In the material below, list every line carrying the string "that".

───── WORKING DATA

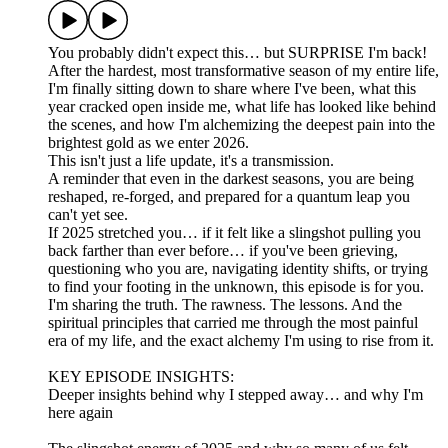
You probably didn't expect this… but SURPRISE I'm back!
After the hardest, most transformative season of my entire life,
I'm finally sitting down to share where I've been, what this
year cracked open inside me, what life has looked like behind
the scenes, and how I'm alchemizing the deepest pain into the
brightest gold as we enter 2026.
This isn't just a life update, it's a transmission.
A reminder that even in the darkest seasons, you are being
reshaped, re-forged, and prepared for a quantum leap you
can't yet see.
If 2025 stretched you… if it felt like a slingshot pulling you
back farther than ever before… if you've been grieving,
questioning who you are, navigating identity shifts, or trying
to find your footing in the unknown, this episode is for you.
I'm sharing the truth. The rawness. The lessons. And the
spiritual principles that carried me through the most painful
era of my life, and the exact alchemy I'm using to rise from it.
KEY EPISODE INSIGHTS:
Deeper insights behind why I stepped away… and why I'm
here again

──────────
───── WORKING DATA

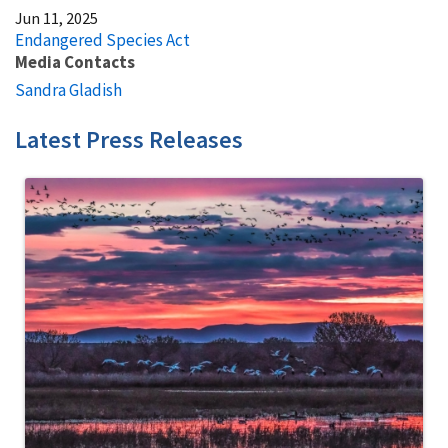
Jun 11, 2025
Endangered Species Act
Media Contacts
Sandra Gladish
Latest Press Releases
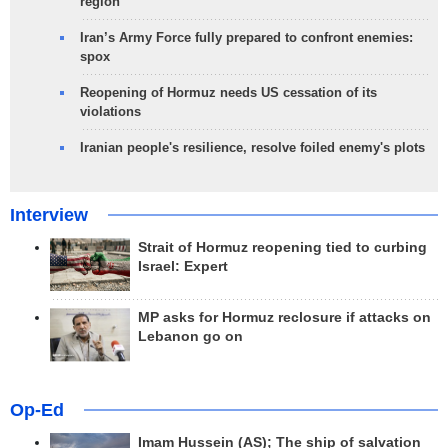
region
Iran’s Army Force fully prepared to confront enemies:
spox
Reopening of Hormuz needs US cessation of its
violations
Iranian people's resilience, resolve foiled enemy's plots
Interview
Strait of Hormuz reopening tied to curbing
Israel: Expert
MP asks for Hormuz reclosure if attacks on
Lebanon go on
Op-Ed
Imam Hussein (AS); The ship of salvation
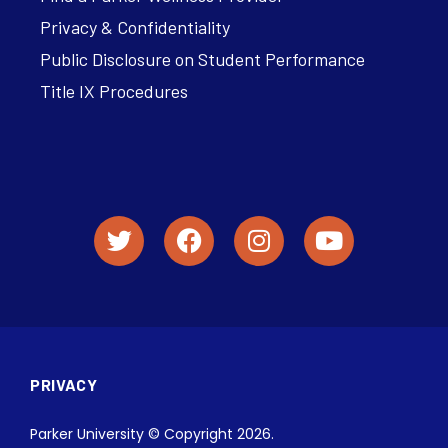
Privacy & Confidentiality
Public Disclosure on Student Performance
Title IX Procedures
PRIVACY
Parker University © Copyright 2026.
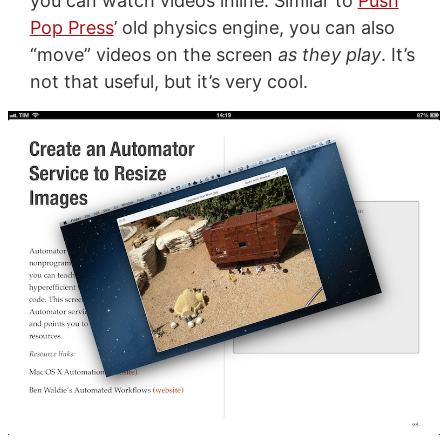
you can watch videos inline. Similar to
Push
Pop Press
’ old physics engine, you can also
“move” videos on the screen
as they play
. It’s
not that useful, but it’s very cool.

──────────
───── WORKING DATA

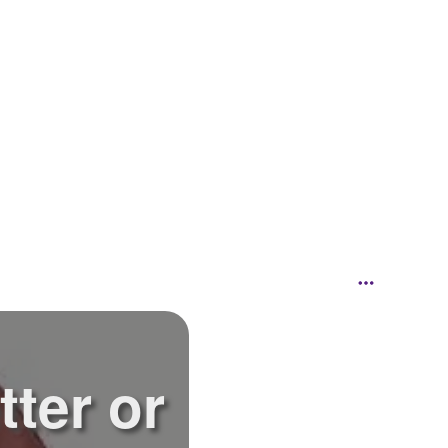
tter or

──────────

**TASK OUTPUT:**
A reminder that even in the darkest seasons, you are being
spiritual principles that carried me through the most painful
not that useful, but it’s very cool.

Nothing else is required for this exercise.